Activity
Nothing but the pictures should be left out when you copy the records exactly.

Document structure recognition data
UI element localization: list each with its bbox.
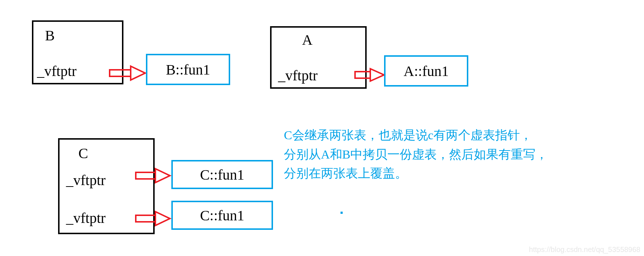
arrow-c2-to-vtable — [134, 210, 172, 228]
class-c-vftptr2-label: _vftptr — [66, 209, 106, 227]
svg-rect-6 — [136, 215, 155, 222]
svg-marker-3 — [370, 69, 384, 81]
svg-marker-1 — [131, 66, 145, 80]
vtable-b-fun1-label: B::fun1 — [166, 61, 210, 78]
dot-marker — [341, 212, 343, 214]
svg-marker-7 — [155, 212, 170, 225]
watermark: https://blog.csdn.net/qq_53558968 — [529, 245, 640, 254]
explanation-line1: C会继承两张表，也就是说c有两个虚表指针， — [284, 126, 548, 145]
vtable-a-fun1-label: A::fun1 — [404, 63, 449, 80]
explanation-text: C会继承两张表，也就是说c有两个虚表指针， 分别从A和B中拷贝一份虚表，然后如果… — [284, 126, 548, 183]
vtable-b-fun1: B::fun1 — [146, 54, 230, 85]
class-a-vftptr-label: _vftptr — [278, 67, 318, 84]
vtable-c-fun1-first: C::fun1 — [171, 160, 273, 189]
class-b-title: B — [45, 27, 55, 44]
arrow-b-to-vtable — [107, 65, 147, 82]
vtable-c-fun1-second: C::fun1 — [171, 201, 273, 230]
svg-marker-5 — [155, 169, 170, 183]
class-a-title: A — [302, 31, 313, 48]
arrow-c1-to-vtable — [134, 167, 172, 185]
vtable-c-fun1-first-label: C::fun1 — [200, 166, 244, 183]
explanation-line3: 分别在两张表上覆盖。 — [284, 164, 548, 183]
vtable-a-fun1: A::fun1 — [384, 55, 468, 87]
vtable-c-fun1-second-label: C::fun1 — [200, 207, 244, 224]
svg-rect-0 — [110, 70, 131, 76]
explanation-line2: 分别从A和B中拷贝一份虚表，然后如果有重写， — [284, 145, 548, 164]
svg-rect-4 — [136, 172, 155, 179]
class-c-vftptr1-label: _vftptr — [66, 172, 106, 189]
svg-rect-2 — [355, 72, 370, 78]
class-c-title: C — [78, 145, 88, 162]
class-b-vftptr-label: _vftptr — [37, 63, 77, 80]
arrow-a-to-vtable — [354, 67, 386, 83]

Answer to the exercise
UI element localization: list each with its bbox.
arrow-c2-to-vtable — [134, 210, 172, 228]
class-c-vftptr2-label: _vftptr — [66, 209, 106, 227]
svg-rect-6 — [136, 215, 155, 222]
svg-marker-3 — [370, 69, 384, 81]
svg-marker-1 — [131, 66, 145, 80]
vtable-b-fun1-label: B::fun1 — [166, 61, 210, 78]
dot-marker — [341, 212, 343, 214]
svg-marker-7 — [155, 212, 170, 225]
watermark: https://blog.csdn.net/qq_53558968 — [529, 245, 640, 254]
explanation-line1: C会继承两张表，也就是说c有两个虚表指针， — [284, 126, 548, 145]
vtable-a-fun1-label: A::fun1 — [404, 63, 449, 80]
explanation-text: C会继承两张表，也就是说c有两个虚表指针， 分别从A和B中拷贝一份虚表，然后如果… — [284, 126, 548, 183]
vtable-b-fun1: B::fun1 — [146, 54, 230, 85]
class-a-vftptr-label: _vftptr — [278, 67, 318, 84]
vtable-c-fun1-first: C::fun1 — [171, 160, 273, 189]
class-b-title: B — [45, 27, 55, 44]
arrow-b-to-vtable — [107, 65, 147, 82]
vtable-c-fun1-second: C::fun1 — [171, 201, 273, 230]
svg-marker-5 — [155, 169, 170, 183]
class-a-title: A — [302, 31, 313, 48]
arrow-c1-to-vtable — [134, 167, 172, 185]
vtable-c-fun1-first-label: C::fun1 — [200, 166, 244, 183]
explanation-line3: 分别在两张表上覆盖。 — [284, 164, 548, 183]
vtable-a-fun1: A::fun1 — [384, 55, 468, 87]
vtable-c-fun1-second-label: C::fun1 — [200, 207, 244, 224]
svg-rect-0 — [110, 70, 131, 76]
explanation-line2: 分别从A和B中拷贝一份虚表，然后如果有重写， — [284, 145, 548, 164]
svg-rect-4 — [136, 172, 155, 179]
class-c-vftptr1-label: _vftptr — [66, 172, 106, 189]
svg-rect-2 — [355, 72, 370, 78]
class-c-title: C — [78, 145, 88, 162]
class-b-vftptr-label: _vftptr — [37, 63, 77, 80]
arrow-a-to-vtable — [354, 67, 386, 83]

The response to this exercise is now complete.